The question he would ask would be something like “If bitcoin is better in every way then how can it be viewed equally to fiat?”

I would continually tell him I reject his baseless assumption and he would repeatedly come back to me with a new form of the same question.

“Yes okok, but let’s say in the future there is centrally banked money and there is bitcoin and people prefer bitcoin because it is so much better…why then would people value centrally banked money at all?”

I had to tell him if he doesn’t stop asking the same question repeatedly I’m just going to have to ignore or block him.

Eventually I gave up.

Mintchip: a Comparably Superior Centrally Banked Digital Currency

Recently in an MIT panel discussion Peter Todd discussed a possible innovation that is quite relevant to the maximalist complaint;

Todd pointed to an abandoned project from the Royal Canadian Mint, who produces coins and paper currencies for various countries around the world. Todd briefly outlined the plan, known as MintChip, during the panel discussion.

“I think they institutionally wanted to survive, and they proposed a hardware-based digital currency system where — long story short — it would be very difficult for the Canadian government to censor once they created it.

The release and government support of this technology, Peter Todd explains, would provide a very significant competitor to some of the qualities of bitcoin that maximalists espouse as fatally superior to government issued money:

Todd added that, had this plan been approved, the world would have effectively had anonymous payments over the Internet that were difficult to shut down.

“That would have been a very powerful thing,” said Todd. “Will a government go and decide to actually make this happen?
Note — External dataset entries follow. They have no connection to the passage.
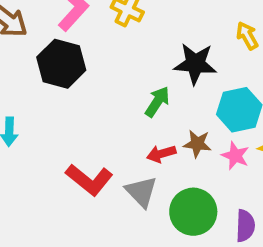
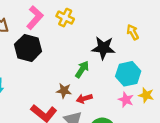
brown star: (197, 144) -> (64, 91), moved

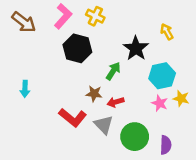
black hexagon: (28, 48) -> (77, 48), moved
black star: (103, 48) -> (136, 48), turned 30

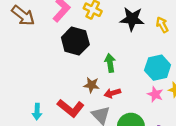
black star: (136, 48) -> (132, 19), moved, turned -30
green arrow: (113, 71) -> (110, 63), turned -42
cyan arrow: (25, 89) -> (37, 112), moved

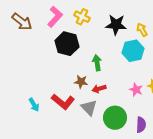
cyan hexagon: (158, 68) -> (133, 51), moved
cyan arrow: (37, 112) -> (34, 105), turned -32

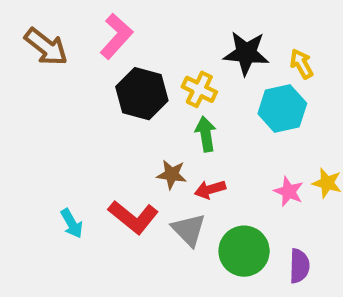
yellow cross: (82, 17) -> (199, 89), moved

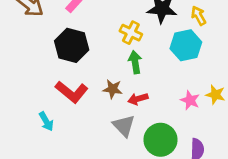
black hexagon: (142, 94) -> (72, 45), moved
red L-shape: (133, 217) -> (72, 92), moved

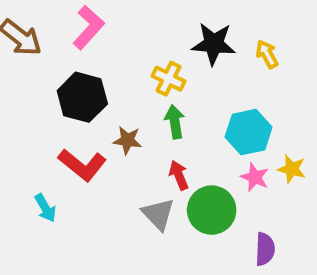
cyan hexagon: (186, 45) -> (249, 132), moved
brown star: (113, 89) -> (127, 140), moved
red arrow: (138, 99) -> (179, 175), turned 84
green circle: (160, 140) -> (212, 210), moved

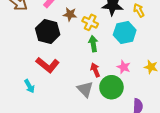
cyan hexagon: (249, 132) -> (125, 33), moved
brown star: (127, 140) -> (70, 14), moved
pink star: (255, 177) -> (124, 67), moved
Maybe.”

Correctly the Error of Starting From An Assumption

This doesn’t perfectly end the “debate”. Even if maximalists steelman my argument and allow it to be true that central banks could issue money with comparable or superior qualities to bitcoin they will still mistakenly assert there is one last hurdle-value.

These people function on the belief that fiat exists only for the reason that governments can devalue it at the expense of the citizenry.

This would also mistakenly return people like Murad back to the assumption and assertion that people would rather have bitcoin-thus returning us to the idea that fiat can never be stable in exchange versus bitcoin (see how Murad created this circle once again!).

But although its true that many central banks basically target some slight inflation, ie 2%, is not an implication that the goal of the central bank is to devalue the money they issue anymore than the observation that a cup is half empty of water is an implication that some force is trying to empty that cup.

From another view a central bank ensures that there is not 3% inflation (or more) which is comparable to the idea that someone is actually trying to fill what would otherwise be an empty cup.

It’s just a limited perspective that has maximalists seeing this way and their want to justify their otherwise baseless and fanciful conclusions.